## Aim of the exercise
Your answer must be an exact copy of the lines below, from the first through the one with "Il Manifesto del Tatuaggio Artistico", with no pictures.

** Opening Material supplied block **

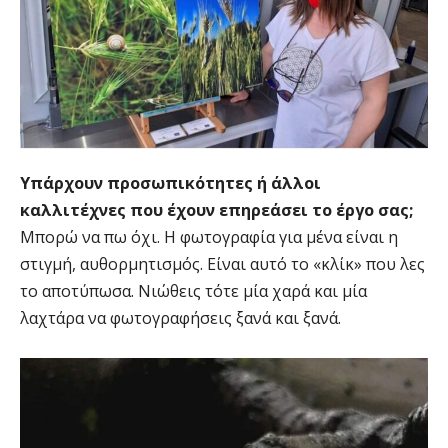
Υπάρχουν προσωπικότητες ή άλλοι
καλλιτέχνες που έχουν επηρεάσει το έργο σας;
Μπορώ να πω όχι. Η φωτογραφία για μένα είναι η
στιγμή, αυθορμητισμός. Είναι αυτό το «κλίκ» που λες
το αποτύπωσα. Νιώθεις τότε μία χαρά και μία
λαχτάρα να φωτογραφήσεις ξανά και ξανά.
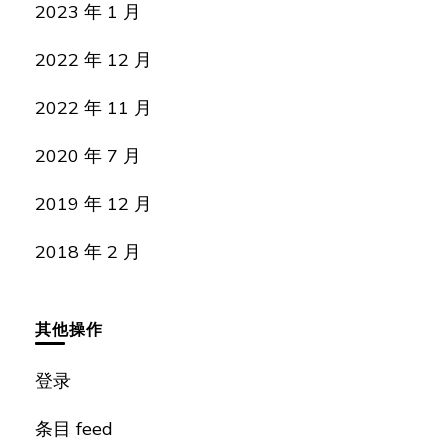
2023 年 1 月
2022 年 12 月
2022 年 11 月
2020 年 7 月
2019 年 12 月
2018 年 2 月
其他操作
登录
条目 feed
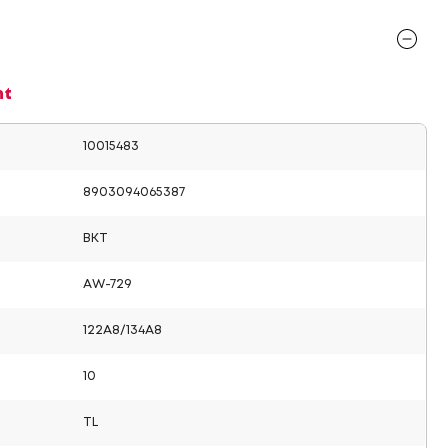
nt
10015483
8903094065387
BKT
AW-729
122A8/134A8
10
TL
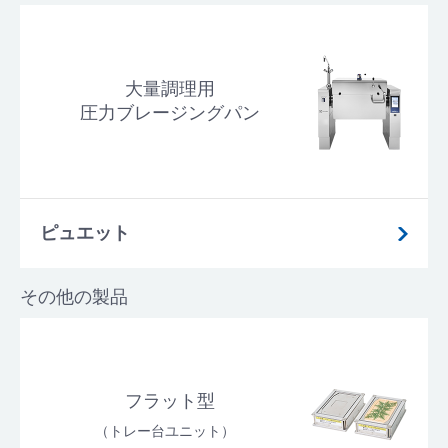
大量調理用
圧力ブレージングパン
ピュエット
その他の製品
フラット型
（トレー台ユニット）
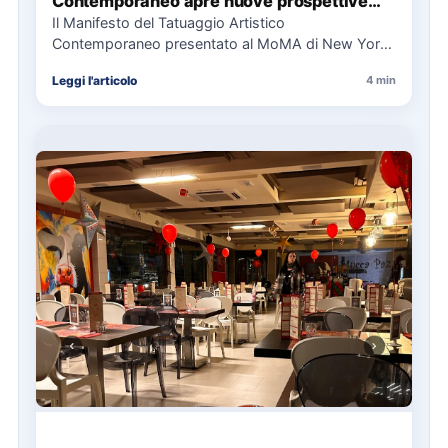
Contemporaneo apre nuove prospettive
per il collezionismo
Il Manifesto del Tatuaggio Artistico
Contemporaneo presentato al MoMA di New York
La presentazione del Manifesto del Tatuaggio…
Leggi l'articolo
4 min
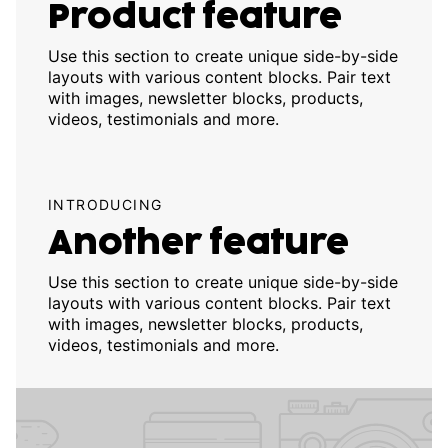
Product feature
Use this section to create unique side-by-side
layouts with various content blocks. Pair text
with images, newsletter blocks, products,
videos, testimonials and more.
INTRODUCING
Another feature
Use this section to create unique side-by-side
layouts with various content blocks. Pair text
with images, newsletter blocks, products,
videos, testimonials and more.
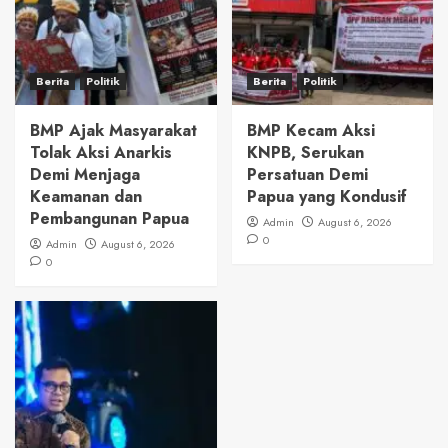
Berita
Politik
Berita
Politik
BMP Ajak Masyarakat
BMP Kecam Aksi
Tolak Aksi Anarkis
KNPB, Serukan
Demi Menjaga
Persatuan Demi
Keamanan dan
Papua yang Kondusif
Pembangunan Papua
Admin
August 6, 2026
0
Admin
August 6, 2026
0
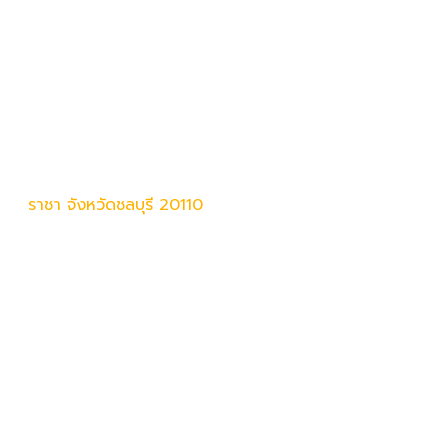
ภอศรีราชา จังหวัดชลบุรี 20110
ใหม่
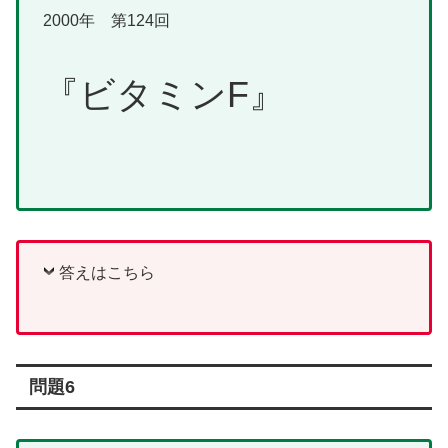
2000年 第124回
『ビタミンF』
答えはこちら
問題6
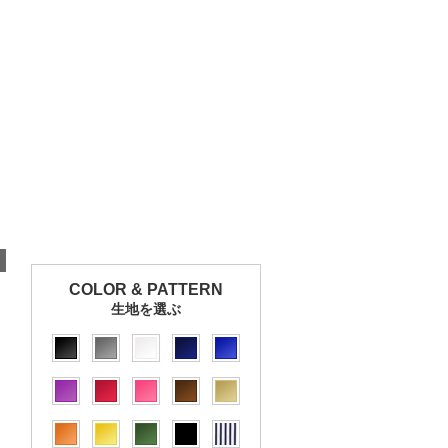
COLOR & PATTERN
生地を選ぶ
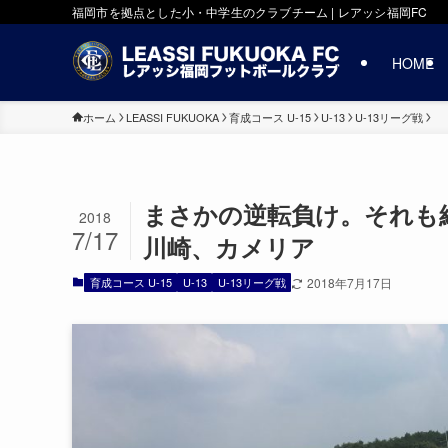
福岡市を拠点とした小・中学生のクラブチーム | レアッシ福岡FC
HOME
ホーム
LEASSI FUKUOKA
育成コース U-15
U-13
U-13リーグ戦
まさかの逆転負け。それも経験 U
2018
7/17
川崎、カメリア
育成コース U-15
U-13
U-13リーグ戦
2018年7月17日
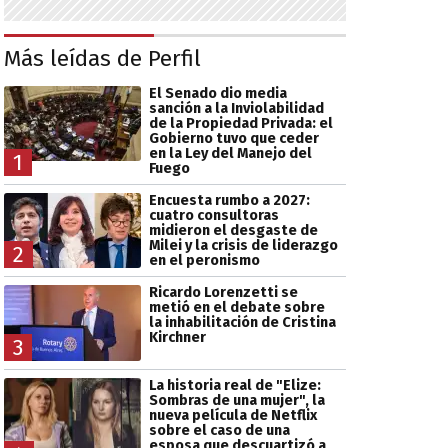
Más leídas de Perfil
El Senado dio media
sanción a la Inviolabilidad
de la Propiedad Privada: el
Gobierno tuvo que ceder
en la Ley del Manejo del
1
Fuego
Encuesta rumbo a 2027:
cuatro consultoras
midieron el desgaste de
Milei y la crisis de liderazgo
2
en el peronismo
Ricardo Lorenzetti se
metió en el debate sobre
la inhabilitación de Cristina
Kirchner
3
La historia real de "Elize:
Sombras de una mujer", la
nueva película de Netflix
sobre el caso de una
esposa que descuartizó a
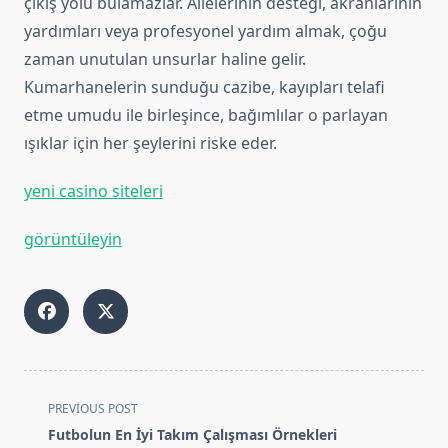
çıkış yolu bulamazlar. Ailelerinin desteği, akranlarının
yardımları veya profesyonel yardım almak, çoğu
zaman unutulan unsurlar haline gelir.
Kumarhanelerin sunduğu cazibe, kayıpları telafi
etme umudu ile birleşince, bağımlılar o parlayan
ışıklar için her şeylerini riske eder.
yeni casino siteleri
görüntüleyin
<span
PREVIOUS POST
class="nav-
Futbolun En İyi Takım Çalışması Örnekleri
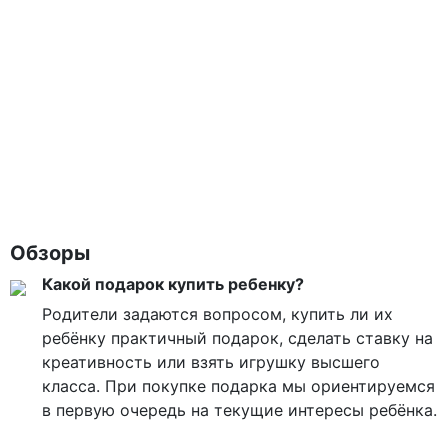
Обзоры
Какой подарок купить ребенку?
Родители задаются вопросом, купить ли их
ребёнку практичный подарок, сделать ставку на
креативность или взять игрушку высшего
класса. При покупке подарка мы ориентируемся
в первую очередь на текущие интересы ребёнка.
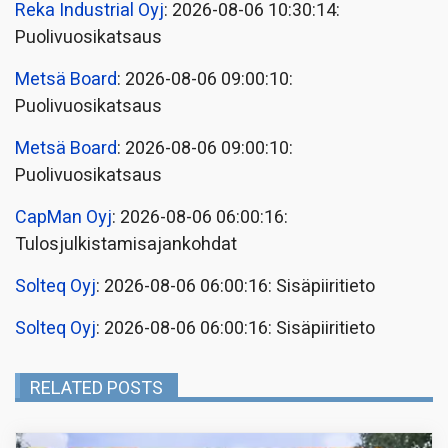
Reka Industrial Oyj
: 2026-08-06 10:30:14:
Puolivuosikatsaus
Metsä Board
: 2026-08-06 09:00:10:
Puolivuosikatsaus
Metsä Board
: 2026-08-06 09:00:10:
Puolivuosikatsaus
CapMan Oyj
: 2026-08-06 06:00:16:
Tulosjulkistamisajankohdat
Solteq Oyj
: 2026-08-06 06:00:16: Sisäpiiritieto
Solteq Oyj
: 2026-08-06 06:00:16: Sisäpiiritieto
RELATED POSTS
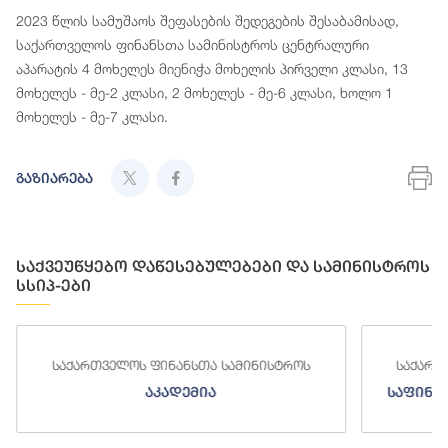
2023 წლის სამუშაოს შეფასების შედეგების შესაბამისად,
საქართველოს ფინანსთა სამინისტროს ცენტრალური
აპარატის 4 მოხელეს მიენიჭა მოხელის პირველი კლასი, 13
მოხელეს - მე-2 კლასი, 2 მოხელეს - მე-6 კლასი, ხოლო 1
მოხელეს - მე-7 კლასი.
გაზიარება
საქვეუწყებო დაწესებულებები და სამინისტროს
სსიპ-ები
საქართველოს ფინანსთა სამინისტროს
საქართ
აკადემია
საფინა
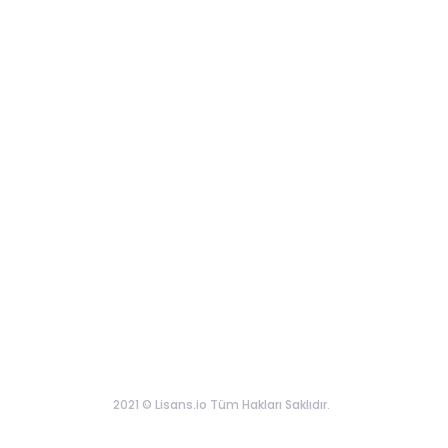
2021 © Lisans.io Tüm Hakları Saklıdır.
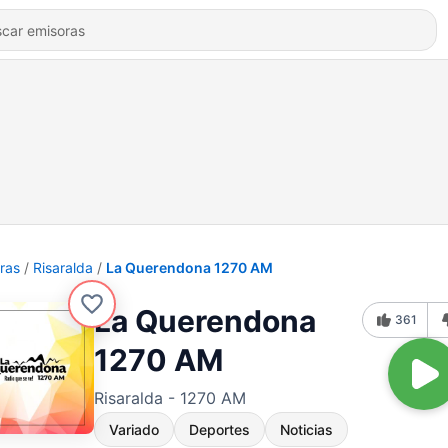
ras
Risaralda
La Querendona 1270 AM
La Querendona
361
1270 AM
Risaralda - 1270 AM
Variado
Deportes
Noticias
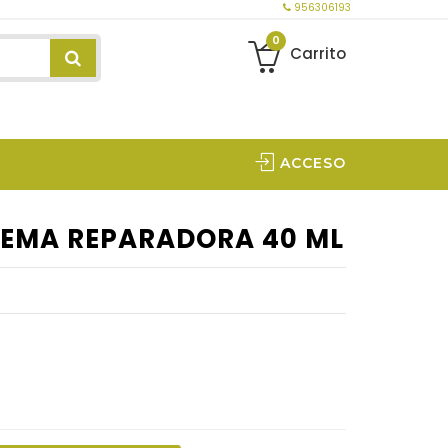
956306193
0
Carrito
ACCESO
REMA REPARADORA 40 ML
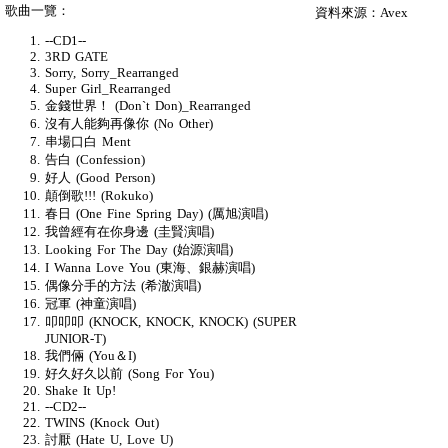
歌曲一覽：
資料來源：Avex
--CD1--
3RD GATE
Sorry, Sorry_Rearranged
Super Girl_Rearranged
金錢世界！ (Don`t Don)_Rearranged
沒有人能夠再像你 (No Other)
串場口白 Ment
告白 (Confession)
好人 (Good Person)
顛倒歌!!! (Rokuko)
春日 (One Fine Spring Day) (厲旭演唱)
我曾經有在你身邊 (圭賢演唱)
Looking For The Day (始源演唱)
I Wanna Love You (東海、銀赫演唱)
偶像分手的方法 (希澈演唱)
冠軍 (神童演唱)
叩叩叩 (KNOCK, KNOCK, KNOCK) (SUPER
JUNIOR-T)
我們倆 (You＆I)
好久好久以前 (Song For You)
Shake It Up!
--CD2--
TWINS (Knock Out)
討厭 (Hate U, Love U)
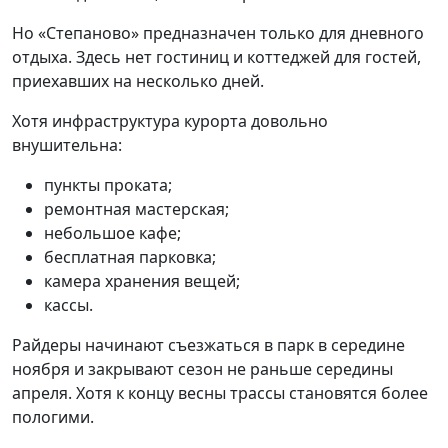
Но «Степаново» предназначен только для дневного
отдыха. Здесь нет гостиниц и коттеджей для гостей,
приехавших на несколько дней.
Хотя инфраструктура курорта довольно
внушительна:
пункты проката;
ремонтная мастерская;
небольшое кафе;
бесплатная парковка;
камера хранения вещей;
кассы.
Райдеры начинают съезжаться в парк в середине
ноября и закрывают сезон не раньше середины
апреля. Хотя к концу весны трассы становятся более
пологими.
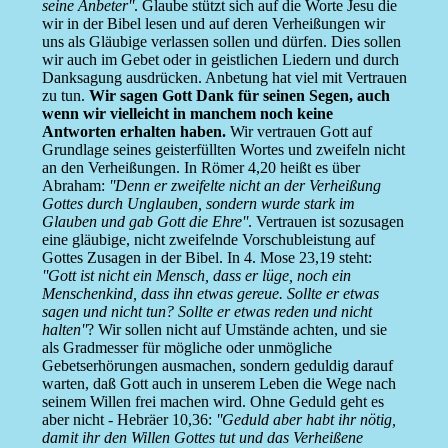
seine Anbeter''
. Glaube stützt sich auf die Worte Jesu die
wir in der Bibel lesen und auf deren Verheißungen wir
uns als Gläubige verlassen sollen und dürfen. Dies sollen
wir auch im Gebet oder in geistlichen Liedern und durch
Danksagung ausdrücken. Anbetung hat viel mit Vertrauen
zu tun.
Wir sagen Gott Dank für seinen Segen, auch
wenn wir vielleicht in manchem noch keine
Antworten erhalten haben.
Wir vertrauen Gott auf
Grundlage seines geisterfüllten Wortes und zweifeln nicht
an den Verheißungen. In Römer 4,20 heißt es über
Abraham:
''Denn er zweifelte nicht an der Verheißung
Gottes durch Unglauben, sondern wurde stark im
Glauben und gab Gott die Ehre''
. Vertrauen ist sozusagen
eine gläubige, nicht zweifelnde Vorschubleistung auf
Gottes Zusagen in der Bibel. In 4. Mose 23,19 steht:
''Gott ist nicht ein Mensch, dass er lüge, noch ein
Menschenkind, dass ihn etwas gereue. Sollte er etwas
sagen und nicht tun? Sollte er etwas reden und nicht
halten''
? Wir sollen nicht auf Umstände achten, und sie
als Gradmesser für mögliche oder unmögliche
Gebetserhörungen ausmachen, sondern geduldig darauf
warten, daß Gott auch in unserem Leben die Wege nach
seinem Willen frei machen wird. Ohne Geduld geht es
aber nicht - Hebräer 10,36:
''Geduld aber habt ihr nötig,
damit ihr den Willen Gottes tut und das Verheißene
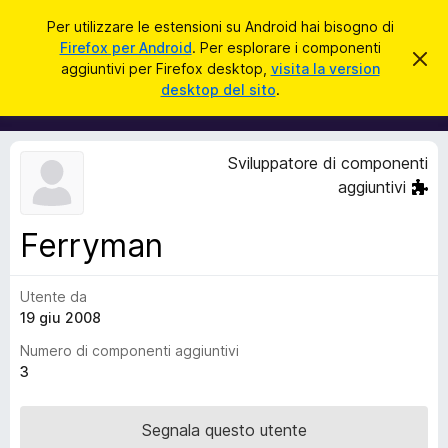
C
Accedi
Per utilizzare le estensioni su Android hai bisogno di
e
Firefox per Android
. Per esplorare i componenti
C
C
r
aggiuntivi per Firefox desktop,
visita la version
h
o
desktop del sito
.
i
c
m
u
a
d
p
i
o
q
Sviluppatore di componenti
u
n
aggiuntivi
e
e
s
t
n
o
Ferryman
t
a
v
i
v
Utente da
a
i
s
19 giu 2008
g
o
g
Numero di componenti aggiuntivi
i
3
u
n
Segnala questo utente
t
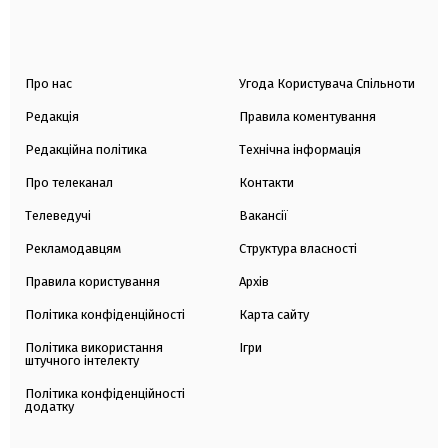
Про нас
Угода Користувача Спільноти
Редакція
Правила коментування
Редакційна політика
Технічна інформація
Про телеканал
Контакти
Телеведучі
Вакансії
Рекламодавцям
Структура власності
Правила користування
Архів
Політика конфіденційності
Карта сайту
Політика використання
Ігри
штучного інтелекту
Політика конфіденційності
додатку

** Closing Material supplied block **

## Answer section
Υπάρχουν προσωπικότητες ή άλλοι
καλλιτέχνες που έχουν επηρεάσει το έργο σας;
Μπορώ να πω όχι. Η φωτογραφία για μένα είναι η
στιγμή, αυθορμητισμός. Είναι αυτό το «κλίκ» που λες
το αποτύπωσα. Νιώθεις τότε μία χαρά και μία
λαχτάρα να φωτογραφήσεις ξανά και ξανά.
2023 年 1 月
2022 年 12 月
2022 年 11 月
2020 年 7 月
2019 年 12 月
2018 年 2 月
其他操作
登录
条目 feed
nt
10015483
8903094065387
BKT
AW-729
122A8/134A8
10
TL
大量調理用
圧力ブレージングパン
ピュエット
その他の製品
フラット型
（トレー台ユニット）
Contemporaneo apre nuove prospettive
per il collezionismo
Il Manifesto del Tatuaggio Artistico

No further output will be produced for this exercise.